Start with the How. And the Why.

I’m pretty sure I’ve said it before. It turns out not everyone was listening.

 

Term: Red Team Review

Traditionally, the executive and (one hopes!) senior technical review of the completed proposal. Generally shortened to Red Team.

In this usage, Red Team is the final review that can amend content before the proposal is submitted to the client. Subsequent reviews and changes should be limited to presentation niceties.


Postscript: This definition, and the associated one for Red Team, are from my book “Proposals: Getting Started, Getting Better.” I still concur with that 2014 view of my world, but see it as a wee bit messier than I did then.

Term: Red Team

Technically, the group of people conducting the Red Team Review, but used just as often to mean the review itself, as in, “When’s Red Team?” This terminological sloppiness is common in Proposal Land; in this case, there’s really no harm because it’s always obvious from context whether the reference is to the players or the game.


Postscript: This definition, and the associated one for Red Team Review, are from my book “Proposals: Getting Started, Getting Better.” I still concur with that 2014 view of my world, but see it as a wee bit messier than I did then.

The Cost of Distance

Doing proposals from home was my new normal long before COVID-19. It sort of snuck up on me. One year I was staying in worn Toronto hotels for weeks at a time, eating room-service meals at 8PM, and the next I was tip-tapping away in my home office, jumping up to move the laundry over when the buzzer went.

I like working from home, mostly. I even turned down a contract last year mostly because it would have required me to work from a downtown office for information-security reasons.

At home, I can work my own schedule, as long as I meet deadlines. I save time and money and wear-and-tear in the commute, whether that’s by car or by bus. I save money in lunches out. I avoid most interpersonal conflicts. I can concentrate better, with fewer interruptions and no disruptions. All good, right?

Not quite.

Whether it’s just me or the whole team that’s working remotely, there is an administrative cost to working at a distance. It’s hard to quantify but it’s real nevertheless. It’s the cost of communicating with people I never see.

It’s the time to develop detailed but clear spreadsheets to track and communicate the status of each proposal section, rather than just maintaining a sheet on the wall. It’s the time to check in with everyone by email or phone or video conference rather than just catching them when they walk by. It’s the delay in getting an answer on a simple point — a clarification on the operations concept, the latest title for a given position — when the person you need to connect with is not sitting on their phone or email.
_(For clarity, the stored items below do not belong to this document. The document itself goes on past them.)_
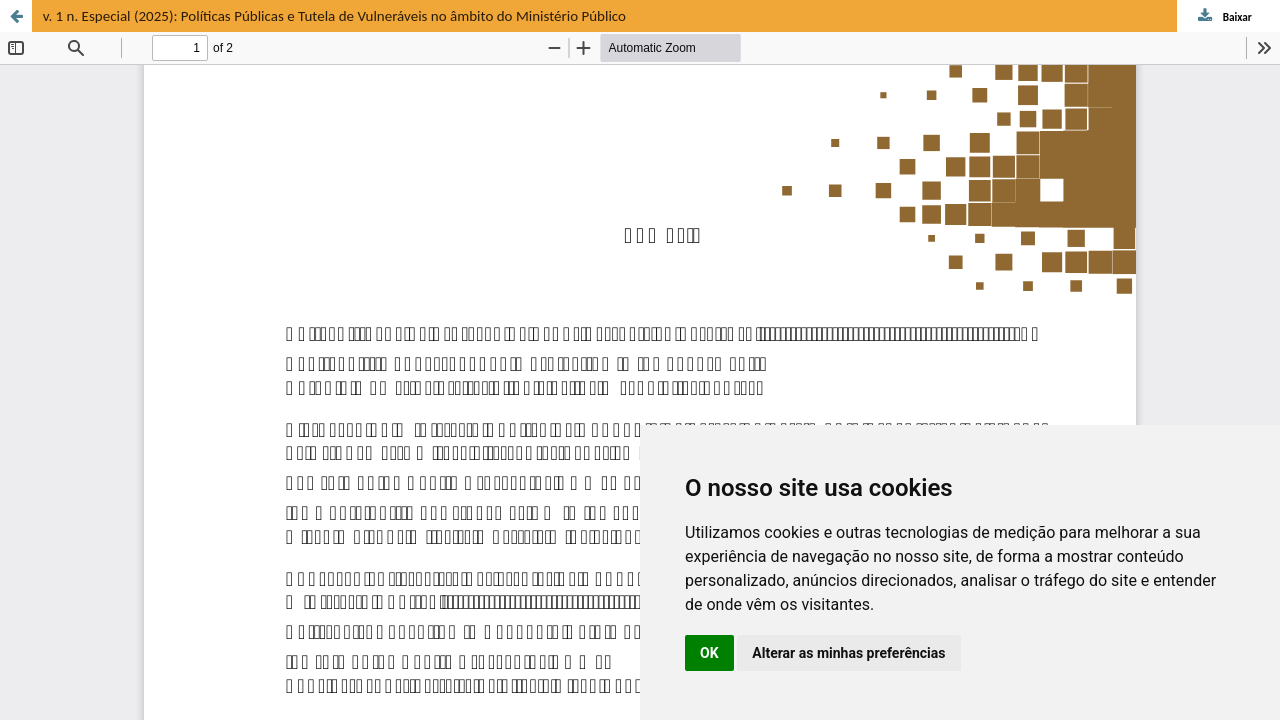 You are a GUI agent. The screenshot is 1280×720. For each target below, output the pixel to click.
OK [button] (709, 653)
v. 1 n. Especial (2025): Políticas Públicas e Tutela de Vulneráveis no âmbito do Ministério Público (334, 16)
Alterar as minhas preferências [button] (848, 653) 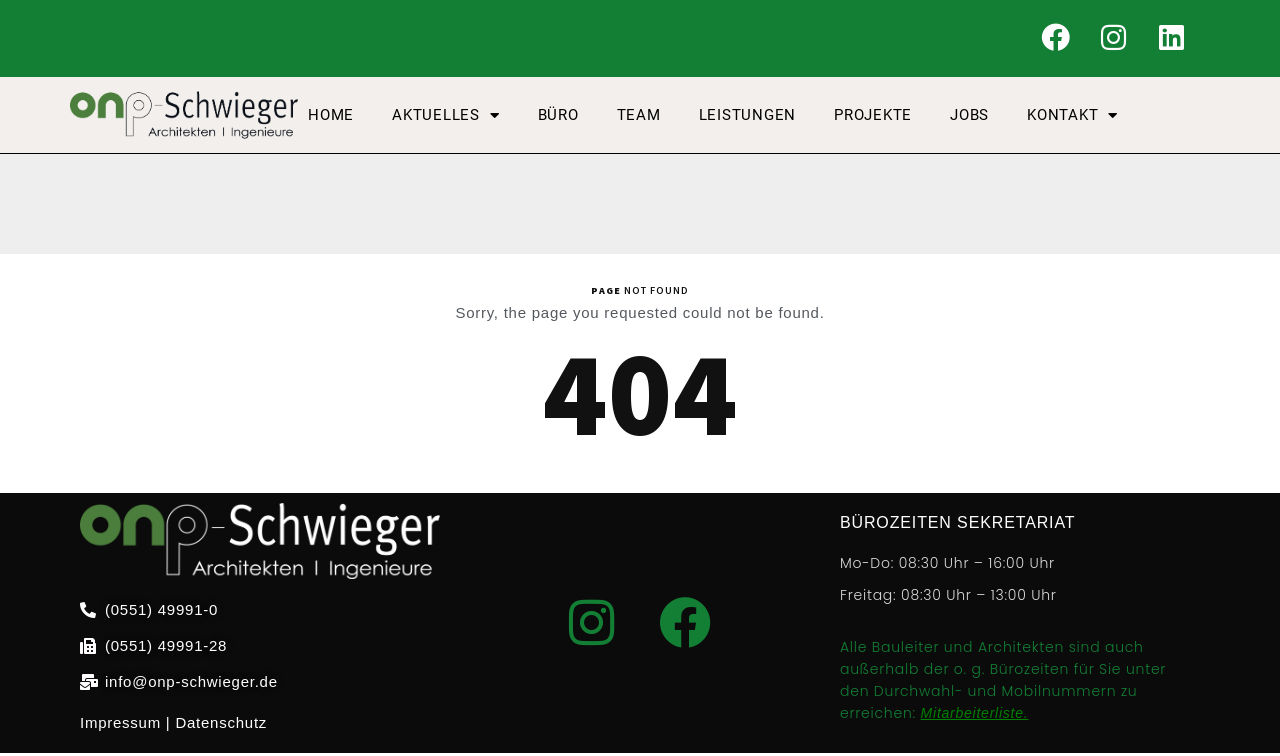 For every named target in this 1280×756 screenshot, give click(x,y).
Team (639, 118)
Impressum (120, 725)
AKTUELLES (446, 118)
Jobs (969, 118)
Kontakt (1072, 118)
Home (331, 118)
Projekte (873, 118)
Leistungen (748, 118)
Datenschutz (221, 725)
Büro (558, 118) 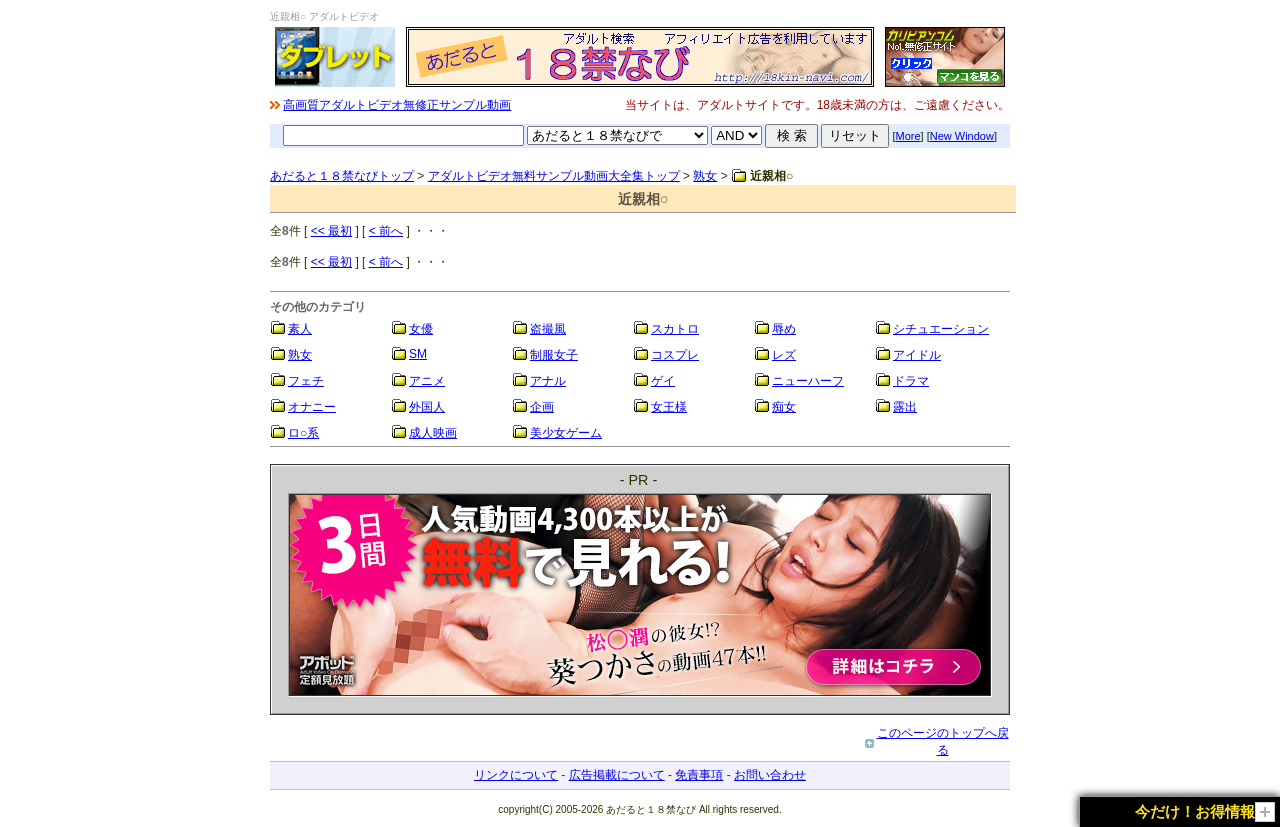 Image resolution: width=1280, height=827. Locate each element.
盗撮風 (548, 329)
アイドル (917, 355)
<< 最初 (331, 231)
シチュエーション (941, 329)
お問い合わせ (770, 775)
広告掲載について (617, 775)
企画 (542, 407)
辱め (784, 329)
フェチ (306, 381)
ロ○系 (303, 433)
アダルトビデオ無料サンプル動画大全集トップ (554, 176)
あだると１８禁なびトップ (342, 176)
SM (418, 354)
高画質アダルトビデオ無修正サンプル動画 (397, 105)
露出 (905, 407)
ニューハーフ (808, 381)
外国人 (427, 407)
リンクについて (516, 775)
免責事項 (699, 775)
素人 (300, 329)
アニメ (427, 381)
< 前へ (386, 231)
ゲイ (663, 381)
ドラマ (911, 381)
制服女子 (554, 355)
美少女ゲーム (566, 433)
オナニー (312, 407)
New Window (962, 136)
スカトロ (675, 329)
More (908, 136)
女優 (421, 329)
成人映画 (433, 433)
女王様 (669, 407)
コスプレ (675, 355)
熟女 (705, 176)
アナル (548, 381)
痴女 (784, 407)
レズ (784, 355) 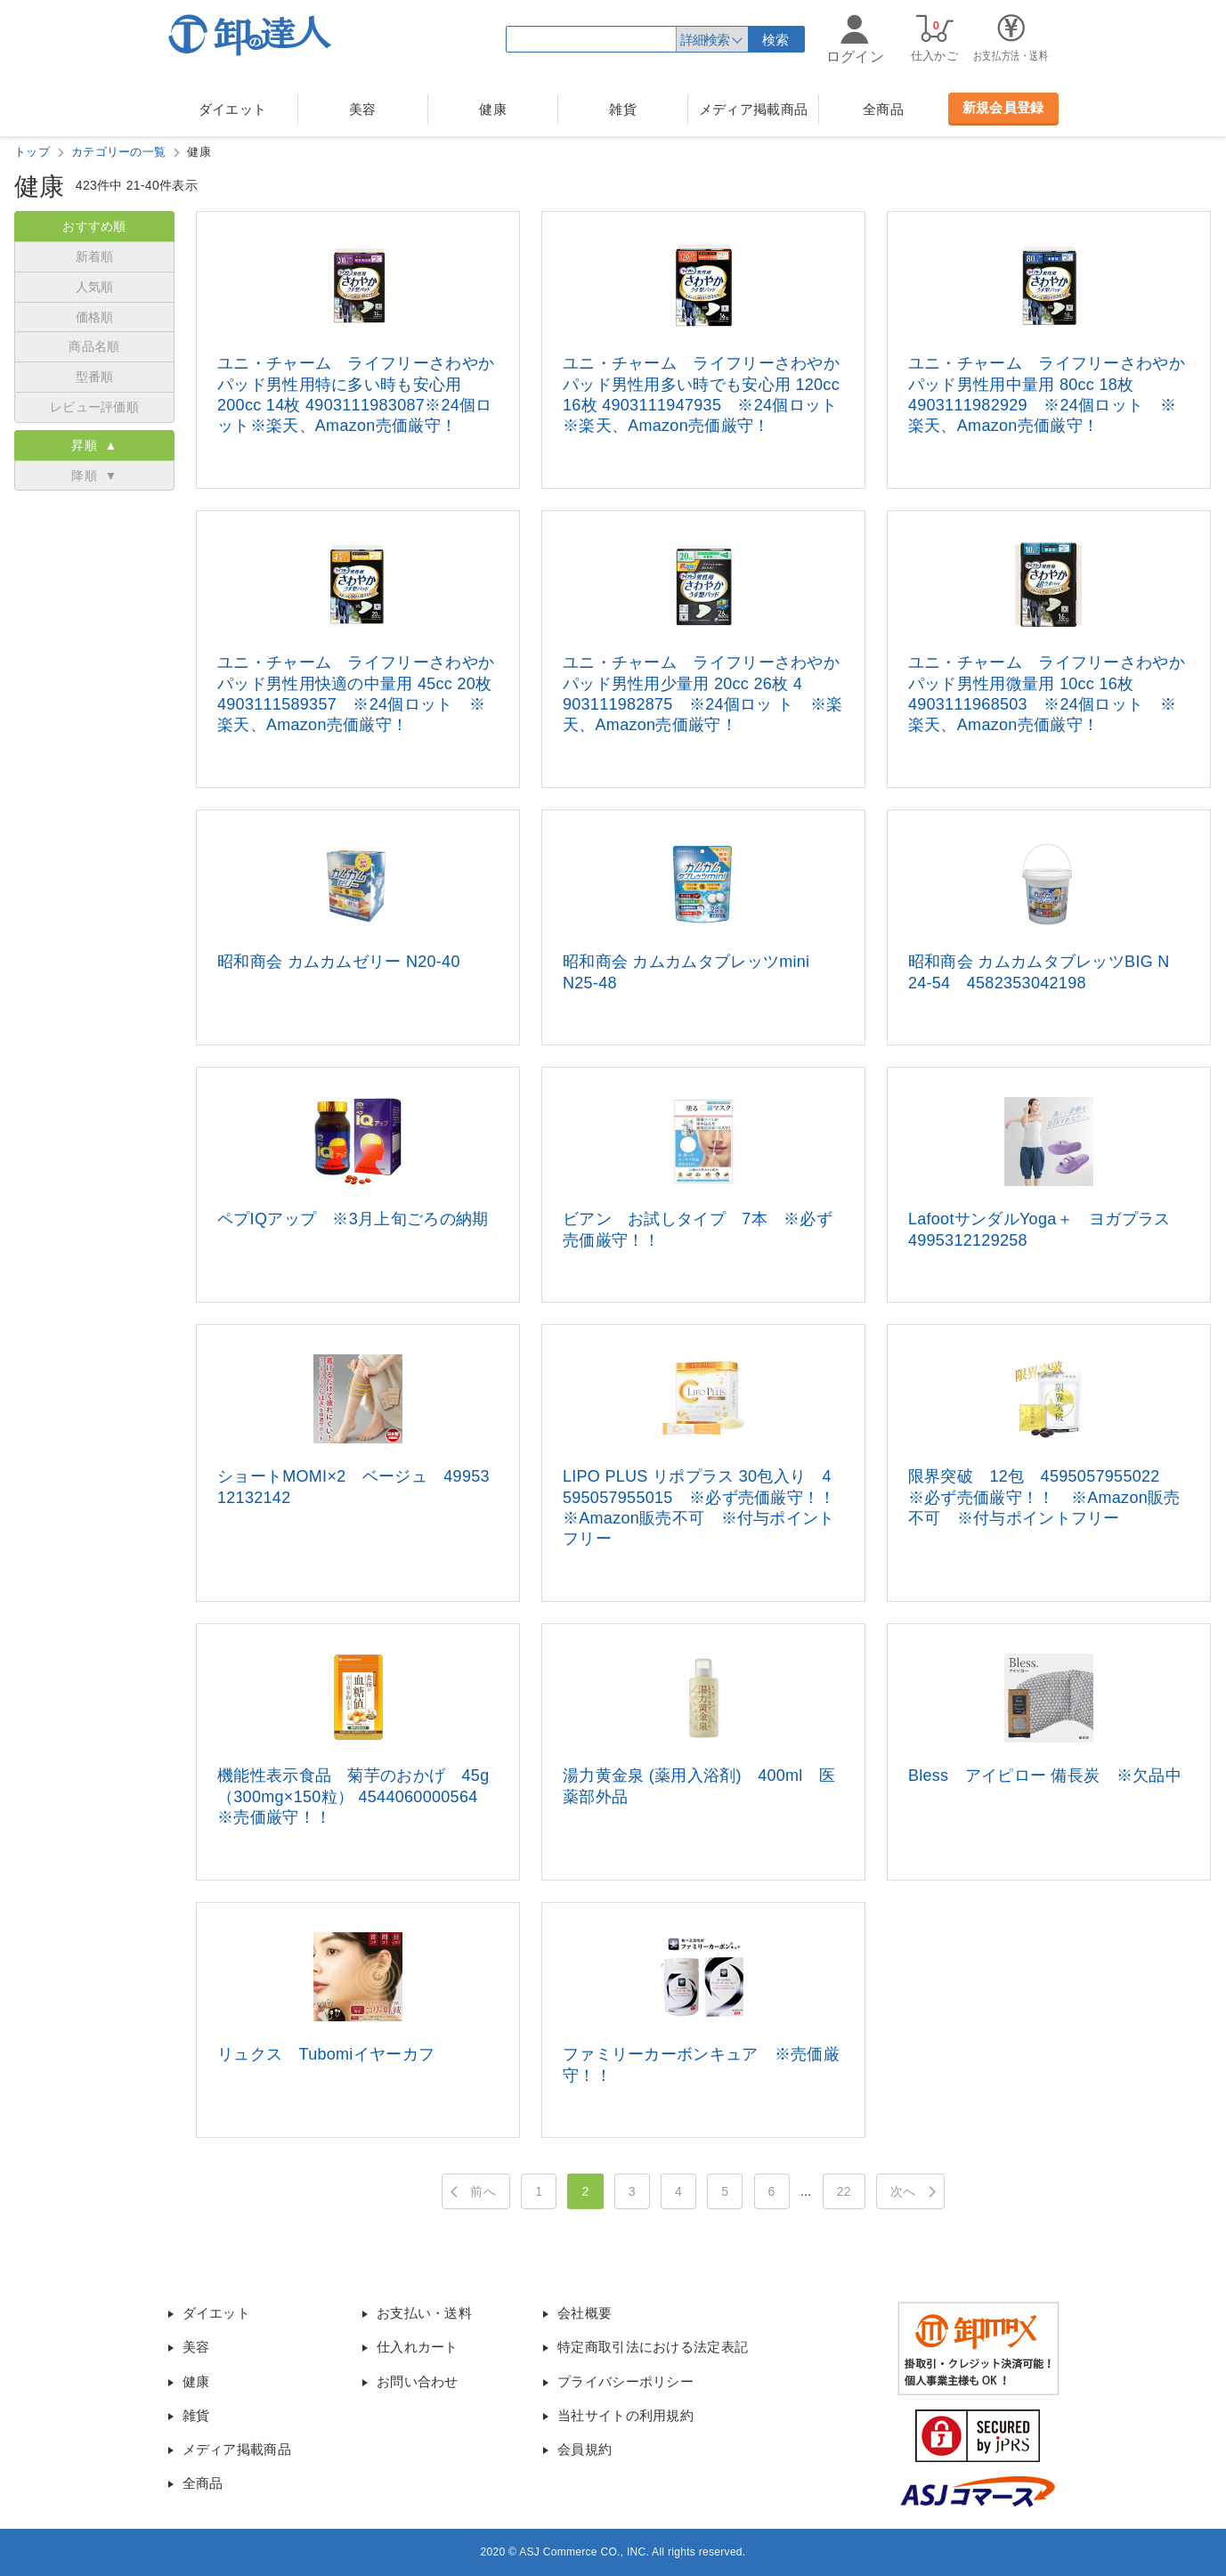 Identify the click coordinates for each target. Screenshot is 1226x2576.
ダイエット (233, 109)
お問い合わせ (418, 2381)
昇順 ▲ (94, 445)
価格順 (95, 317)
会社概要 (584, 2312)
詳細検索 (704, 39)
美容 (363, 109)
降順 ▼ (94, 475)
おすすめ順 (94, 226)
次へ (903, 2191)
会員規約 (584, 2449)
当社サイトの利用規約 (625, 2415)
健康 (493, 109)
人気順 (95, 287)
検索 (776, 39)
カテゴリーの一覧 (118, 151)
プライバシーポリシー (625, 2381)
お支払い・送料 (424, 2312)
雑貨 (623, 109)
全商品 (883, 109)
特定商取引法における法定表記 (652, 2346)
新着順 (95, 256)
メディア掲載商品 (753, 109)
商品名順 (94, 346)
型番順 (95, 377)
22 (844, 2191)
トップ (32, 151)
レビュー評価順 (94, 407)
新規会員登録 (1003, 107)
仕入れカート (418, 2346)
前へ (483, 2191)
It’s the time to untangle miscommunications and misinterpretations that would never have happened in person — and the delay in even realizing that they’ve occurred — when you can’t see that glazed look on someone’s face.

On one distance proposal where I was coordinating a gaggle of writers and editors, I figured that extra communication took an hour or two out of every day. That’s a whack of lost productivity.

But even in the absence of a global pandemic, there’s no going back to full on-site proposals. The measurable costs are too high: office space, computer infrastructure, travel, and accommodations. As businesses re-jig their space and their processes to enable work-from-home (WFH, the newest acronym I know) for public-health purposes, they could do worse than to check with their proposal teams to get a realistic assessment of what it’s going to cost.